---
id: "prereq-evals"
type: "prereq"
source_timestamps: ["00:04:33", "00:10:56"]
tags: ["machine-learning", "testing"]
related: ["concept-spec-driven-development", "entity-factory-ai", "quote-spec-becomes-eval"]
reason: "Necessary to understand how AI code is validated and how Spec-Driven Development integrates into AI workflows."
sources: ["s23-amazon-16k-engineers"]
sourceVaultSlug: "s23-amazon-16k-engineers"
originDay: 23
---
# Understanding of AI Evals

## What You Need to Know

**Evals** (evaluations) are the modern AI development discipline of running automated benchmarks against AI outputs to validate that the model produces correct results on a defined set of inputs.

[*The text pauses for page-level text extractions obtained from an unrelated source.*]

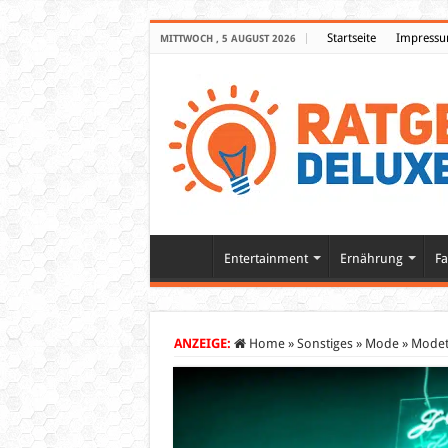
Startseite
Impress
MITTWOCH , 5 AUGUST 2026
Entertainment
Ernährung
Fa
ANZEIGE:
Home
»
Sonstiges
»
Mode
»
Modet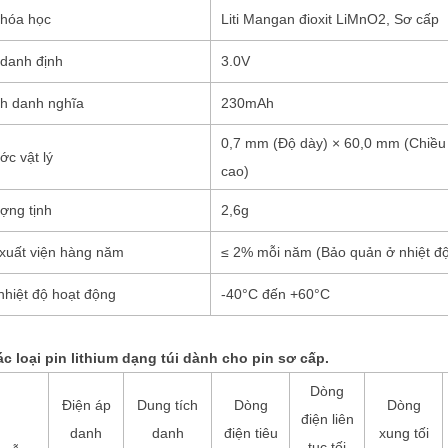
 hóa học
Liti Mangan đioxit LiMnO2, Sơ cấp
 danh định
3.0V
ch danh nghĩa
230mAh
0,7 mm (Độ dày) × 60,0 mm (Chiều
ớc vật lý
cao)
ợng tịnh
2,6g
 xuất viện hàng năm
≤ 2% mỗi năm (Bảo quản ở nhiệt độ
nhiệt độ hoạt động
-40°C đến +60°C
c loại pin lithium dạng túi dành cho pin sơ cấp.
Dòng
Điện áp
Dung tích
Dòng
Dòng
điện liên
danh
danh
điện tiêu
xung tối
tục tối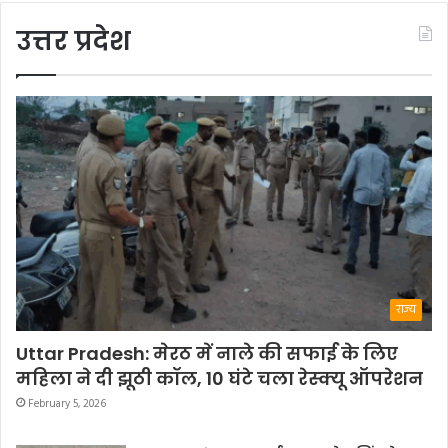
उत्तर प्रदेश
राज्य
Uttar Pradesh: मेरठ में नाले की सफाई के लिए
महिला ने दी झूठी कॉल, 10 घंटे चला रेस्क्यू ऑपरेशन
February 5, 2026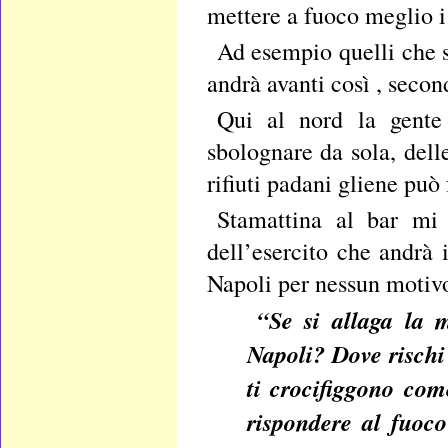
mettere a fuoco meglio i
Ad esempio quelli che s
andrà avanti così , secon
Qui al nord la gente
sbolognare da sola, del
rifiuti padani gliene può
Stamattina al bar mi 
dell’esercito che andrà
Napoli per nessun motiv
“Se si allaga la m
Napoli? Dove rischi 
ti crocifiggono co
rispondere al fuoc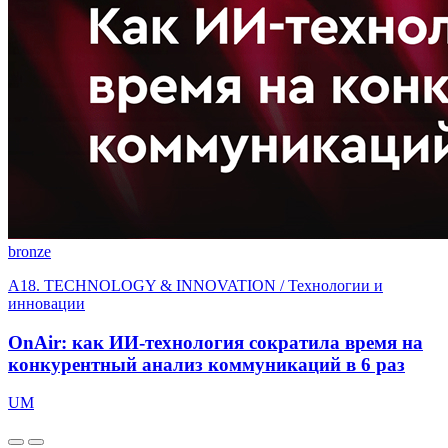
bronze
A18. TECHNOLOGY & INNOVATION / Технологии и
инновации
OnAir: как ИИ-технология сократила время на
конкурентный анализ коммуникаций в 6 раз
UM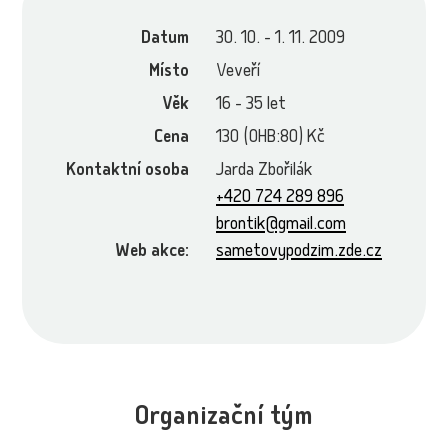
Datum
30. 10. - 1. 11. 2009
Místo
Veveří
Věk
16 - 35 let
Cena
130 (OHB:80) Kč
Kontaktní osoba
Jarda Zbořilák
+420 724 289 896
brontik@gmail.com
Web akce:
sametovypodzim.zde.cz
Organizační tým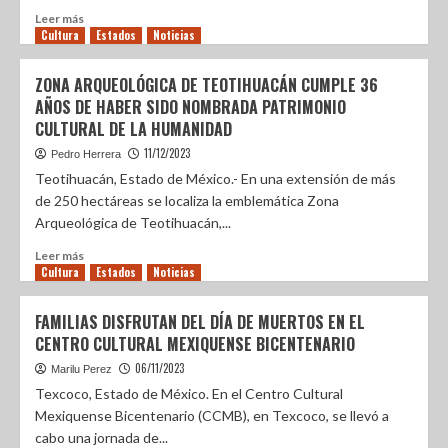
Leer más
Cultura
Estados
Noticias
ZONA ARQUEOLÓGICA DE TEOTIHUACÁN CUMPLE 36
AÑOS DE HABER SIDO NOMBRADA PATRIMONIO
CULTURAL DE LA HUMANIDAD
11/12/2023
Pedro Herrera
Teotihuacán, Estado de México.- En una extensión de más
de 250 hectáreas se localiza la emblemática Zona
Arqueológica de Teotihuacán,...
Leer más
Cultura
Estados
Noticias
FAMILIAS DISFRUTAN DEL DÍA DE MUERTOS EN EL
CENTRO CULTURAL MEXIQUENSE BICENTENARIO
06/11/2023
Marilu Perez
Texcoco, Estado de México. En el Centro Cultural
Mexiquense Bicentenario (CCMB), en Texcoco, se llevó a
cabo una jornada de...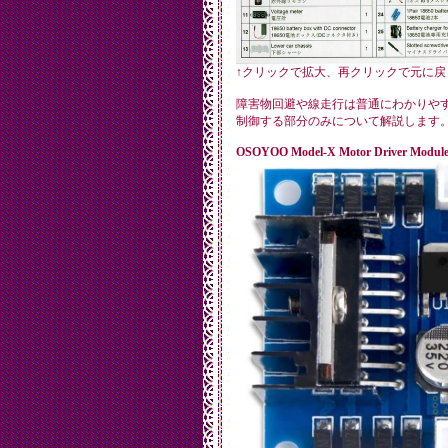
↑クリックで拡大、再クリックで元に戻
障害物回避や線走行は普通にわかりや
制御する部分のみについて解説します
OSOYOO Model-X Motor Driver Modul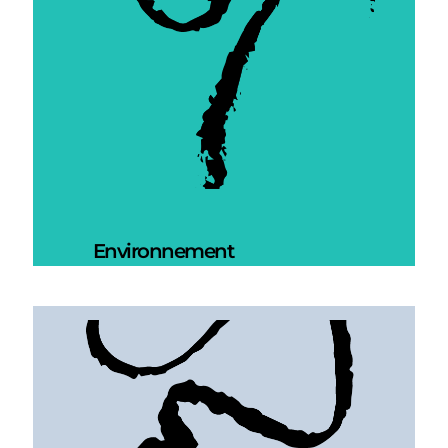
Environnement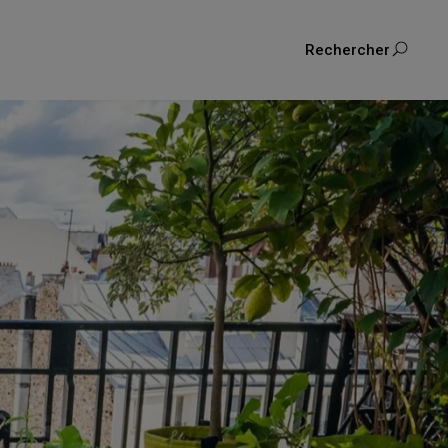
Rechercher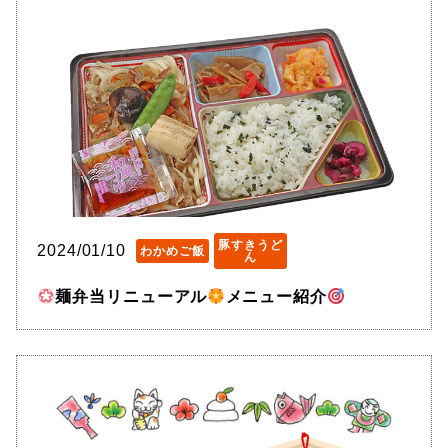
豚すきうど
2024/01/10
わかめご飯
ん
麺弁当リニューアル
メニュー紹介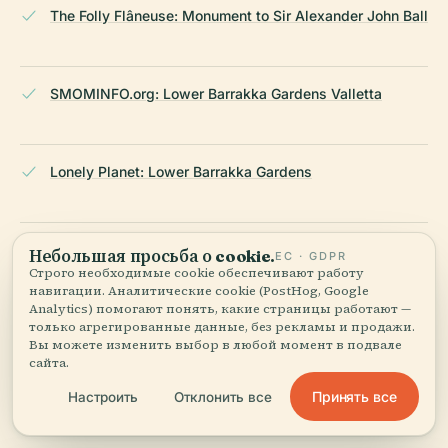
The Folly Flâneuse: Monument to Sir Alexander John Ball
SMOMINFO.org: Lower Barrakka Gardens Valletta
Lonely Planet: Lower Barrakka Gardens
Times of Malta: Alexander Ball Monument Restored
Небольшая просьба о cookie.
ЕС · GDPR
Строго необходимые cookie обеспечивают работу
навигации. Аналитические cookie (PostHog, Google
Analytics) помогают понять, какие страницы работают —
только агрегированные данные, без рекламы и продажи.
Lovemalta.com: 8 Unmissable Valletta Monuments
Вы можете изменить выбор в любой момент в подвале
сайта.
Принять все
Настроить
Отклонить все
Trek Zone: Monument to Sir Alexander Ball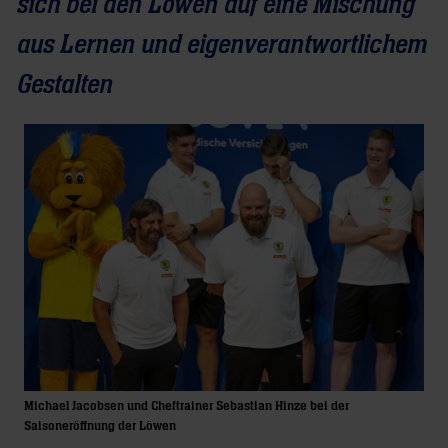
sich bei den Löwen auf eine Mischung
aus Lernen und eigenverantwortlichem
Gestalten
Michael Jacobsen und Cheftrainer Sebastian Hinze bei der
Saisoneröffnung der Löwen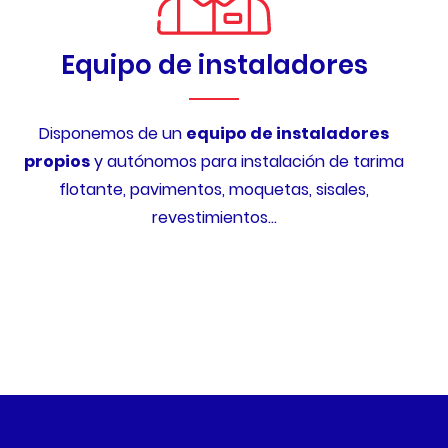
Equipo de instaladores
Disponemos de un
equipo de instaladores
propios
y autónomos para instalación de tarima
flotante, pavimentos, moquetas, sisales,
revestimientos…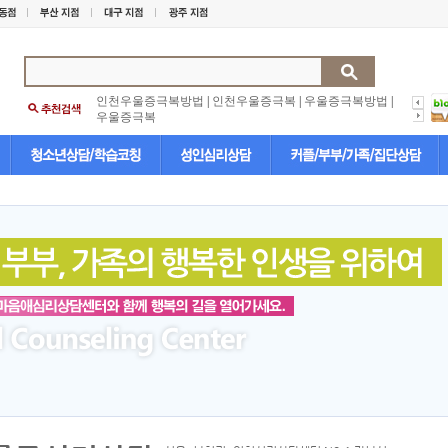
인천우울증극복방법
|
인천우울증극복
|
우울증극복방법
|
우울증극복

They are the AI equivalent of a test suite, but specifically designed to score model behavior across many examples.

## Why It's a Prerequisite Here

The speaker's argument that 'the spec becomes the eval' (see [[quote-spec-becomes-eval]]) only makes sense if you understand:

- Evals are how AI code is validated, not just unit tests.
- A well-written specification can be translated into eval criteria the AI is scored against.
- This is what makes [[concept-spec-driven-development]] structurally different from traditional spec writing.

Similarly, [[entity-factory-ai]]'s 'evals layer' strategy is incomprehensible without grasping what evals are — and the speaker's critique in [[claim-pipeline-layers-insufficiency]] depends on that grasp.

## Quick Mental Model

```
Unit test  : single function, deterministic
Eval       : model behavior, statistical, scored across many cases
```

Evals measure capability *as claimed*, which is exactly what makes them suitable as the operational definition of a spec.